| Exercise data |
»»

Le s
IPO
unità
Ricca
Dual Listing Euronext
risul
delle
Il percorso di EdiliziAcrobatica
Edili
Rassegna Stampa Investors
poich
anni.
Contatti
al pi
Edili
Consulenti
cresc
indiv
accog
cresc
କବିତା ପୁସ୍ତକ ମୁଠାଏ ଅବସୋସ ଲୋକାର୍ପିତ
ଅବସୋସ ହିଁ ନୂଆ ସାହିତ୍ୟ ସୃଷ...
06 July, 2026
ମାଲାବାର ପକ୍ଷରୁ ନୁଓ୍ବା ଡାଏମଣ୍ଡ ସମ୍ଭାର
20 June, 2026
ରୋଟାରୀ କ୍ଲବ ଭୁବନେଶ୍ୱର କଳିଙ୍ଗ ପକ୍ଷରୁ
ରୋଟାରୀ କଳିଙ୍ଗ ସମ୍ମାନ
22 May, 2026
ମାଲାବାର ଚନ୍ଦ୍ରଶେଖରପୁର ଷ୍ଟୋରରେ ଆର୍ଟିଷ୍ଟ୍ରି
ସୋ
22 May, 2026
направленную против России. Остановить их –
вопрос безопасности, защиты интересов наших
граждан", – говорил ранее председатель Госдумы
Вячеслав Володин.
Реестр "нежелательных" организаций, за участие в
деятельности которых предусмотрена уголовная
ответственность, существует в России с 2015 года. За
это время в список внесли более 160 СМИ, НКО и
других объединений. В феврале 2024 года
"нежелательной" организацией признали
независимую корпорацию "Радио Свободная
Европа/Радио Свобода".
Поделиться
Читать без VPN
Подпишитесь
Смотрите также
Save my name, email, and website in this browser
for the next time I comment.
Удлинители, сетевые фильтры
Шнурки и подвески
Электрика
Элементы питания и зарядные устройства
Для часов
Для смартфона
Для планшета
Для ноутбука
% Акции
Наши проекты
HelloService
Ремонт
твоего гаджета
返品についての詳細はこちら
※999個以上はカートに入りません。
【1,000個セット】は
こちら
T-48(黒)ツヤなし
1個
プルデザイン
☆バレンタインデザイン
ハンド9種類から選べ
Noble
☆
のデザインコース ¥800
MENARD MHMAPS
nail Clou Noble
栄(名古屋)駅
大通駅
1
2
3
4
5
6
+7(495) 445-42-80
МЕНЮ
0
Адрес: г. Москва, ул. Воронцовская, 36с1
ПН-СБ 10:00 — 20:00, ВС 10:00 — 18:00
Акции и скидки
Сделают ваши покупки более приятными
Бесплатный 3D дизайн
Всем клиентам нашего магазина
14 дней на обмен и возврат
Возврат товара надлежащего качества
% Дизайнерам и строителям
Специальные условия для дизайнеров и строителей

««

| What you are asked to do |
An exact copy of the lines from the one with "это время в" through the final line of the entries is the whole answer.

| Response to the task |
это время в список внесли более 160 СМИ, НКО и
других объединений. В феврале 2024 года
"нежелательной" организацией признали
независимую корпорацию "Радио Свободная
Европа/Радио Свобода".
Поделиться
Читать без VPN
Подпишитесь
Смотрите также
Save my name, email, and website in this browser
for the next time I comment.
Удлинители, сетевые фильтры
Шнурки и подвески
Электрика
Элементы питания и зарядные устройства
Для часов
Для смартфона
Для планшета
Для ноутбука
% Акции
Наши проекты
HelloService
Ремонт
твоего гаджета
返品についての詳細はこちら
※999個以上はカートに入りません。
【1,000個セット】は
こちら
T-48(黒)ツヤなし
1個
プルデザイン
☆バレンタインデザイン
ハンド9種類から選べ
Noble
☆
のデザインコース ¥800
MENARD MHMAPS
nail Clou Noble
栄(名古屋)駅
大通駅
1
2
3
4
5
6
+7(495) 445-42-80
МЕНЮ
0
Адрес: г. Москва, ул. Воронцовская, 36с1
ПН-СБ 10:00 — 20:00, ВС 10:00 — 18:00
Акции и скидки
Сделают ваши покупки более приятными
Бесплатный 3D дизайн
Всем клиентам нашего магазина
14 дней на обмен и возврат
Возврат товара надлежащего качества
% Дизайнерам и строителям
Специальные условия для дизайнеров и строителей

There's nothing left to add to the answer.